Por alguna razón, desde que bajó del microbús en el rumbo de Garibaldi y se encaminó hacia Reforma, Gaia se sentía inquieta, nerviosa, incluso cuando abordó el colectivo que habría de llevarla a casa, a pesar de ser ella la única persona que abordó, seguía tensa y con sus músculos en guardia.

“Bueno, tal vez me faltó un poco de acción en el ring, pero ya vendrán mas presentaciones en la Coliseo, por lo pronto, dos semanas más”, pensaba, tratando de relajarse mientras el microbús dejaba atrás Reforma y entraba a Calzada de Guadalupe.

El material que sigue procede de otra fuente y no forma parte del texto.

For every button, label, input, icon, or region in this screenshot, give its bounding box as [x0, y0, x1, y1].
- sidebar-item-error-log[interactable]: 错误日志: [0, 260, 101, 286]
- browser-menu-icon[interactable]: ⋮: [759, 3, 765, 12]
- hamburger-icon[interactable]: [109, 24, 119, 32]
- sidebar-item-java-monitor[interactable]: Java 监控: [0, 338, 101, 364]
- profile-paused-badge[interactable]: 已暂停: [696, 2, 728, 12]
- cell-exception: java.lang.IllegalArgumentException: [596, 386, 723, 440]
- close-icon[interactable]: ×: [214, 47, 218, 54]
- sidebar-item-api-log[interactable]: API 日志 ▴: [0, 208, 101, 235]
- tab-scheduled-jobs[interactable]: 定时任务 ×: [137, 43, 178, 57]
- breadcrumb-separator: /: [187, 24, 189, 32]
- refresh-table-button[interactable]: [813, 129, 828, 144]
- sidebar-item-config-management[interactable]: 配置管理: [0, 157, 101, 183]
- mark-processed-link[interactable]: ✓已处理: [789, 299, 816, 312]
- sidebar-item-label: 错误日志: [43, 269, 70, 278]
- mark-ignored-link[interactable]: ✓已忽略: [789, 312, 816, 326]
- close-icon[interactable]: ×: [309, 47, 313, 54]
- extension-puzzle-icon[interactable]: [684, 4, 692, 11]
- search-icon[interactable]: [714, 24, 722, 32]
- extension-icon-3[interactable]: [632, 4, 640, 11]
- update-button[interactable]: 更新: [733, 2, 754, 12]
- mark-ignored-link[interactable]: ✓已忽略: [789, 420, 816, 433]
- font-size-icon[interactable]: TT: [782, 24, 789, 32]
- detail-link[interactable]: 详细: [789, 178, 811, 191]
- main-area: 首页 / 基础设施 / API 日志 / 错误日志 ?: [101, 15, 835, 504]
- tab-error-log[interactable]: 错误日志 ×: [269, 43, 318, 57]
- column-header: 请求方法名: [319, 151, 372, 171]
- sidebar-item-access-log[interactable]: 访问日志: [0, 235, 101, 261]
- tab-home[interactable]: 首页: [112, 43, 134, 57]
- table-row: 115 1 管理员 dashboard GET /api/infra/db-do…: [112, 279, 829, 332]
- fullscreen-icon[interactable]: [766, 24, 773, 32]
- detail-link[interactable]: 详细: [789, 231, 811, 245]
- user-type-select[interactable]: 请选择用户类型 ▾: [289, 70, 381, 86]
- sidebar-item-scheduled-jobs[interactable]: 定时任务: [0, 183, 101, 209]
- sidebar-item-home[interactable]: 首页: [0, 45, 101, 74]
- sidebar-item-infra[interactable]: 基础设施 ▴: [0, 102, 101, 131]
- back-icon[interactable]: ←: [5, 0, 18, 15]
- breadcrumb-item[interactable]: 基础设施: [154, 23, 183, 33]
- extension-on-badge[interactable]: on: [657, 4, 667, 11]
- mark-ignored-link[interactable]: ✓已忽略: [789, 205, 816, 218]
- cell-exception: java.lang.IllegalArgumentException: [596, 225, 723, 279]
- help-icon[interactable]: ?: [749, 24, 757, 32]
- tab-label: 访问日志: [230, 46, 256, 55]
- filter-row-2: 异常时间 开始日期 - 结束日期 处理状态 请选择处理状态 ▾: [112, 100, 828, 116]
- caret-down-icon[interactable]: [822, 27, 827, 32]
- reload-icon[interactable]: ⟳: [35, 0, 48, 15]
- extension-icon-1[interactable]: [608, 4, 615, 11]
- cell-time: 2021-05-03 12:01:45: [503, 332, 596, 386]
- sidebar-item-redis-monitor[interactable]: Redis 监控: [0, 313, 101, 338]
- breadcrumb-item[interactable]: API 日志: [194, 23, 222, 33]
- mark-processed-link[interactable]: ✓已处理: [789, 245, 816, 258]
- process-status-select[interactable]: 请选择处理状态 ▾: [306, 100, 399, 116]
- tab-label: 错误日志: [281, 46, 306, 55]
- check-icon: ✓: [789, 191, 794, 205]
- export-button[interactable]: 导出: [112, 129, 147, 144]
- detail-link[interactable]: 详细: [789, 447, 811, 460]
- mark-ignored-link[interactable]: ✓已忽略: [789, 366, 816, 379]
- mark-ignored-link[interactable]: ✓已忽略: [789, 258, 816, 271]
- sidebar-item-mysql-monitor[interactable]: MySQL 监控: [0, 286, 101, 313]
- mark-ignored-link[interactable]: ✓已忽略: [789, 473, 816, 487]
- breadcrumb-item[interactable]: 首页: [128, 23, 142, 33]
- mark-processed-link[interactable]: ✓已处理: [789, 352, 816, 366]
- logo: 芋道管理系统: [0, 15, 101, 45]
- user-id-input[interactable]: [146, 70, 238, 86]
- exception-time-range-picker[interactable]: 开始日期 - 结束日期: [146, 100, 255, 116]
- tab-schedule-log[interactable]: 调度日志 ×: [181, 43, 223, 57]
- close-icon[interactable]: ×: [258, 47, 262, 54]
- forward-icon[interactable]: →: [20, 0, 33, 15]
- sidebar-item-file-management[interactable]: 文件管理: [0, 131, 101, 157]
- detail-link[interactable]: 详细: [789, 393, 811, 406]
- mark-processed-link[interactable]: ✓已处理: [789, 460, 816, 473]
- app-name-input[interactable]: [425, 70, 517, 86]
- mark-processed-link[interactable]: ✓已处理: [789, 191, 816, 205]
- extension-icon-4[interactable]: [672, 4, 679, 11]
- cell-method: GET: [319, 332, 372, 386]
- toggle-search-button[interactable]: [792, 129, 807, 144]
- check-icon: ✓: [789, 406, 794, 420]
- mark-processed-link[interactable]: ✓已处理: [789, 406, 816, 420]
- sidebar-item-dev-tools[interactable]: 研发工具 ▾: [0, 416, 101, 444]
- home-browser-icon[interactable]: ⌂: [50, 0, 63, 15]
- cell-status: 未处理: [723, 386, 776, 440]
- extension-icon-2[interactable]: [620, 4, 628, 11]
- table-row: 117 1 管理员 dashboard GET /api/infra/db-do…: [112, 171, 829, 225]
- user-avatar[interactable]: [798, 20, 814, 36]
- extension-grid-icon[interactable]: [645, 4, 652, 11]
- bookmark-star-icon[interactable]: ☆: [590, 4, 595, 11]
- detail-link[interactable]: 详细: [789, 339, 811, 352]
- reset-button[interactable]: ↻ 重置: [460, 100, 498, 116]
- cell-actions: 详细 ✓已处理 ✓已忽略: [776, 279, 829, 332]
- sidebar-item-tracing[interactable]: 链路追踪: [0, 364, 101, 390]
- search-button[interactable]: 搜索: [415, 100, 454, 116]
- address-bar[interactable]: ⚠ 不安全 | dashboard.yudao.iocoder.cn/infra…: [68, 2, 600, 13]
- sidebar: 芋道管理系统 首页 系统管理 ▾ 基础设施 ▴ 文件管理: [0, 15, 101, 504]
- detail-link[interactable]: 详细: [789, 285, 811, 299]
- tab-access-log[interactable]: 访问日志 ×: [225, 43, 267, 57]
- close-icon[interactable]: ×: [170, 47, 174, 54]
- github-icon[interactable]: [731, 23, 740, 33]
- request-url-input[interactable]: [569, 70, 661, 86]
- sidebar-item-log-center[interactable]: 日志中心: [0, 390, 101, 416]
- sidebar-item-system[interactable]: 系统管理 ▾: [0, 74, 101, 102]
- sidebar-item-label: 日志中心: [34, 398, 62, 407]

“¡Qué hambre tengo!, creo que me bajaré un par de cuadras antes para cenar  en el Tot’s, ¡Hoy no tengo ganas de preparar nada!... ¡Huy!, ¡Hola bebé!”, pensaba mientras sonreía a la pequeña ocupante del asiento delantero, una niña de aproximadamente un año de edad a quien parecía hacerle gracia la correa de la maleta de Gaia, quien con una sonrisa se despidió de la pequeña y se puso de pie, pues estaba a punto de llegar a su destino. Tocó el timbre y cuando descendió, justo cuando estaba a punto de cruzar la calle, sintió un tirón bastante brusco en su maleta, como si quisieran arrancársela, más cuando se volvió para repeler la agresión, no había nadie, hecho que la turbo aún más de lo que estaba anteriormente.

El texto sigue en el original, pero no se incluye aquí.